On 2015-09-28 20:15, Stuart Henderson wrote:
On 2015-09-28, dominik...@openmailbox.org <dominik...@openmailbox.org>
wrote:
I'll use a 500GB SATA drive for the OS installation and will setup two
WD Red drives in mirror using softraid(4).
Any particular reason not to just put the OS on the mirrored drives?
Good question. Thought it was preferable to isolate one from another.
If I setup a script that'll shutdown the machine if it detects that
one
of the drive went bad, how secure (from loss) do you think my data
would
be in softraid mirror with FFS2?
There are lots of ways to lose data, a hard drive going bad is only one
of
them. I'm sure you can think of many possibilities. I'd *really*
recommend
some physical separation between backups and the server. At the very
least,
removable disks so they can be unplugged so that something like an
electrical
surge (perhaps from a nearby lightning strike) won't affect them - as
long
as they're not connected at the time. If you have internet with decent
upload speeds, maybe an online service or a trade with a friend (you
store
backups on their machine and vice-versa) would work out well for this.
You're right. It's gonna be behind a 3020j surge protector that filters
cable and telephone lines
also but when lightning strikes... That said, it's replacing a hard
drive in a usb2 enclosure. So basically right now while the drive isn't
always plugged, its low availability means that backups are done
infrequently. With the server being always on, it'll be easy for all the
family to push their data to the NFS share. In any case you're right and
highly critical files might be pushed to Tarsnap also.

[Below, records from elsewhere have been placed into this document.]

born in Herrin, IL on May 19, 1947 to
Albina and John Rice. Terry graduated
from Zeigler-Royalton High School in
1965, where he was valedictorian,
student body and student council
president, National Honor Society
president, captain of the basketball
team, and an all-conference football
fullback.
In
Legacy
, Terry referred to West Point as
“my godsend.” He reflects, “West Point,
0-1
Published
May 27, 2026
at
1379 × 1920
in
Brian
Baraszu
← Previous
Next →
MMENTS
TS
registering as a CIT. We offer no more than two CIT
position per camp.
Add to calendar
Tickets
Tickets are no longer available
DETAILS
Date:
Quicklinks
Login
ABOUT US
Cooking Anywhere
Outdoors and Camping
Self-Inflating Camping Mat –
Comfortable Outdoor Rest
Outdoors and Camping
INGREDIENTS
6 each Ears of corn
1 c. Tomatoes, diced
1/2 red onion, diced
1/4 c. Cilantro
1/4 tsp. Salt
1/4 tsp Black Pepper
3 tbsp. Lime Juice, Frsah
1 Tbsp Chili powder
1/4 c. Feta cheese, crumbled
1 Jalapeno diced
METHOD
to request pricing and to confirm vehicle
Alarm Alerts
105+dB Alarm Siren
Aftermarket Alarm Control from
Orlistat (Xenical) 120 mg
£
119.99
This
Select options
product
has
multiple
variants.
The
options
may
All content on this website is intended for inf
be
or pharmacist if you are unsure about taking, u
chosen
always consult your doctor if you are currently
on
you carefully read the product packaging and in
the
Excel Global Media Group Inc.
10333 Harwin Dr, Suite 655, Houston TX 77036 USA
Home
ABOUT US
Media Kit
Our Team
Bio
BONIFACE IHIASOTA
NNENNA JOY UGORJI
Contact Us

A bunch of people (on a certain FreeBSD based NAS forum) chastise
users
who lost data for not having backed up their NAS. Well, isn't your NAS
already a backup? Of course, I'm talking about a home NAS here where
the
content is only occasionally accessed. Is it me that's mixing up the
two
responsibilities, file server and backup server when I shouldn't?
Take a different view: Mirrored drives and RAID are not really for data
protection, they're so you can keep operating in face of (some types
of)
hardware failure.
Indeed, but in reality doesn't it do both?
Now, if you're intending to use this server to put a *second* copy of
your files onto from some other machine, always keeping another copy,
then mirrored drives might be good enough for you. But it involves a
lot more discipline than setting up some automated backup schedule,
and it means treating it differently than "the machine that you store
files on".
The files are currently strewn over a couple of machines all over the
house.
I intended on deleting them once pushed to the server but maybe I should
keep them
at least on my desktop once they're tidied up.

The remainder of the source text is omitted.